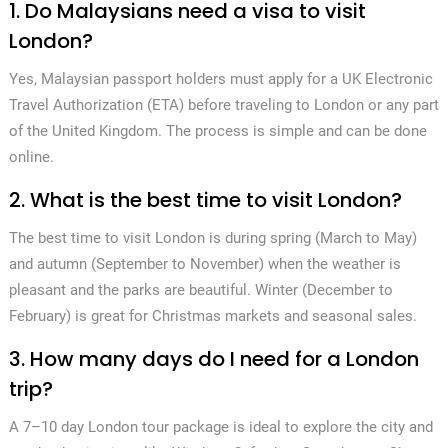
1. Do Malaysians need a visa to visit
London?
Yes, Malaysian passport holders must apply for a UK Electronic
Travel Authorization (ETA) before traveling to London or any part
of the United Kingdom. The process is simple and can be done
online.
2. What is the best time to visit London?
The best time to visit London is during spring (March to May)
and autumn (September to November) when the weather is
pleasant and the parks are beautiful. Winter (December to
February) is great for Christmas markets and seasonal sales.
3. How many days do I need for a London
trip?
A 7–10 day London tour package is ideal to explore the city and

• • • • •

◆ Exercise directions
For the records above, state how many lines contain the word "time". Give only the number.

◆ Exercise output
2